Lee Sang-eui, chairman of South Korea’s Joint Chiefs of Staff, visits the Marine Corps’ Second Division in Gimpo, Gyeonggi, on Wednesday. The military released the photo yesterday. [YONHAP]

In a move to ensure the South is militarily prepared for possible North Korean aggression, Lee Sang-eui, the chairman of South Korea’s Joint Chiefs of Staff, visited key military units across the nation this week.

Today, the Army general will preside over a strategic meeting with military commanders. The generals are expected to discuss how the South should respond if North Korea violates the disputed maritime border in the Yellow Sea or shoots down South Korean loudspeakers broadcasting propaganda, as it has threatened this week.
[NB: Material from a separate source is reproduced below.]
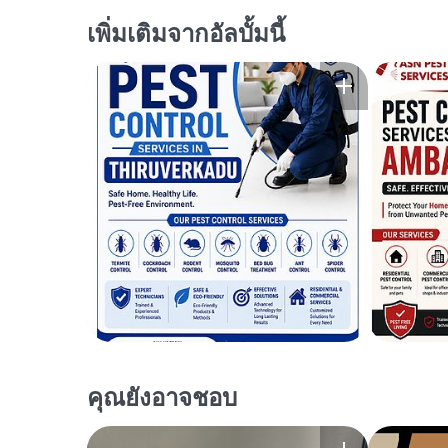
เพิ่มเติมจากอัลบั้มนี้
คุณยังอาจชอบ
Military officials said Lee’s tour included the guard battalion at Panmunjom near the border last Sunday, and by Tuesday he had inspected the Air Force’s Southern Combat Command, 11th Fighter Wing and Army Missile Command in Daegu, on the southeast coast.

Lee was on the west coast on Wednesday, visiting the Marine Corps’ Second Division in Gimpo, Gyeonggi. His cross-country trip took him back east to the Navy’s First Fleet Command in Donghae, Gangwon.
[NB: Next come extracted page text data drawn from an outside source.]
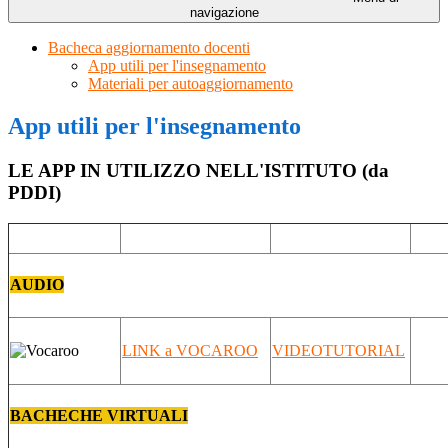
navigazione
Bacheca aggiornamento docenti
App utili per l'insegnamento
Materiali per autoaggiornamento
App utili per l'insegnamento
LE APP IN UTILIZZO NELL'ISTITUTO (da
PDDI)
AUDIO
LINK a VOCAROO
VIDEOTUTORIAL
BACHECHE VIRTUALI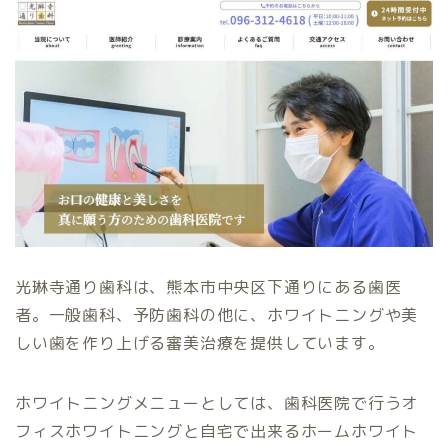
光琳寺通り歯科は、熊本市中央区下通りにある歯医
者。一般歯科、予防歯科の他に、ホワイトニングや美
しい歯を作り上げる審美治療を提供しています。
ホワイトニングメニューとしては、歯科医院で行うオ
フィスホワイトニングと自宅で出来るホームホワイト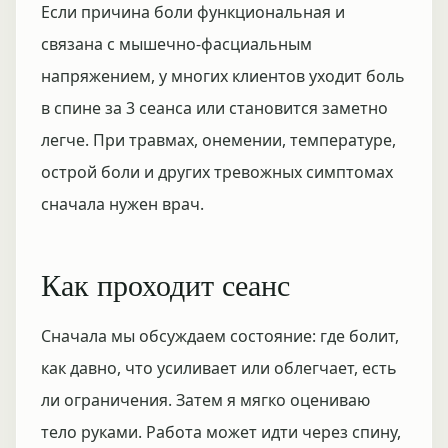
Если причина боли функциональная и
связана с мышечно-фасциальным
напряжением, у многих клиентов уходит боль
в спине за 3 сеанса или становится заметно
легче. При травмах, онемении, температуре,
острой боли и других тревожных симптомах
сначала нужен врач.
Как проходит сеанс
Сначала мы обсуждаем состояние: где болит,
как давно, что усиливает или облегчает, есть
ли ограничения. Затем я мягко оцениваю
тело руками. Работа может идти через спину,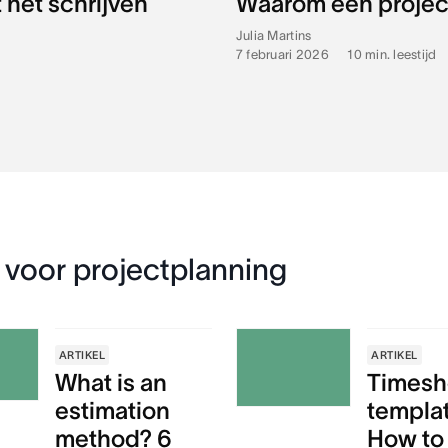
 het schrijven
Waarom een project
Julia Martins
7 februari 2026
•
10
min. leestijd
 voor projectplanning
ARTIKEL
ARTIKEL
What is an
Timesh
estimation
templa
method? 6
How to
Lee urged unit commanders to be prepared to “firmly and thoroughly” counter any provocation by North Korea, the officials said.
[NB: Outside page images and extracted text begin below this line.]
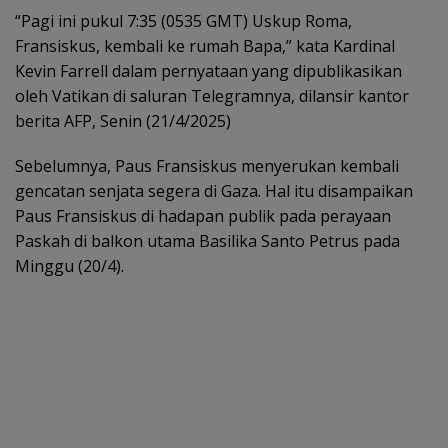
“Pagi ini pukul 7:35 (0535 GMT) Uskup Roma,
Fransiskus, kembali ke rumah Bapa,” kata Kardinal
Kevin Farrell dalam pernyataan yang dipublikasikan
oleh Vatikan di saluran Telegramnya, dilansir kantor
berita AFP, Senin (21/4/2025)
Sebelumnya, Paus Fransiskus menyerukan kembali
gencatan senjata segera di Gaza. Hal itu disampaikan
Paus Fransiskus di hadapan publik pada perayaan
Paskah di balkon utama Basilika Santo Petrus pada
Minggu (20/4).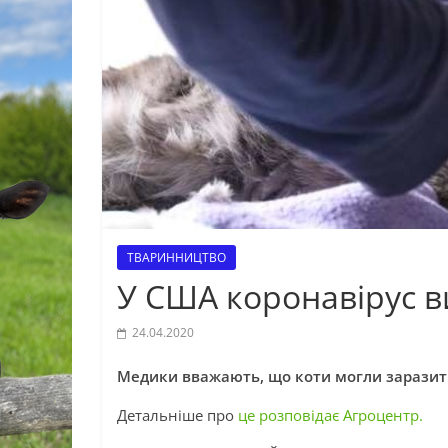
ТВАРИННИЦТВО
У США коронавірус в
24.04.2020
Медики вважають, що коти могли заразитися
Детальніше про
це розповідає Агроцентр.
Of special concern is the possibility of naval threats. South Korea plans to ban North Korean vessels from passing through South Korean waters, including the Jeju Strait in the south, and the commanders today will talk about how to deal with contingencies in the waters.

Also to be addressed is North Korea’s threat Thursday to block South Koreans and their vehicles from entering the Kaesong Industrial Complex. The North gave no time frame for any action, but the South fears that its citizens in Kaesong could be held hostage if Pyongyang decides to act on the warning.

Earlier Thursday, Defense Minister Kim Tae-young told South Korean political news editors that South and U.S. forces were “in close consultation” over contingencies of varying scale in Kaesong, including the chance that South Koreans could be taken hostage. Kim said earlier in the week that he thought there was “a great possibility” that South Korean workers could be held captive north of the border.

The Defense Ministry yesterday said that it is preparing military and non-military steps against potential North Korean actions. Addressing retired military commanders in a seminar, Army Maj. Gen. Ryu Je-seung, head of the ministry’s policy planning bureau, said the South is ready if North Korea decides to follow its belligerent rhetoric with actual provocation.

Ryu also said the Watch Condition, the five-level alert on North Korea, has been raised a notch from Level 3 to Level 2, which indicates the presence of a vital threat against national security. Under a Level 2 alert, South Korean and U.S. forces will step up their intelligence and reconnaissance efforts.

Also yesterday, Gen. Walter Sharp, the top U.S. military commander in South Korea, visited the South’s land border with North Korea and inspected U.S. troops there, Yonhap reported.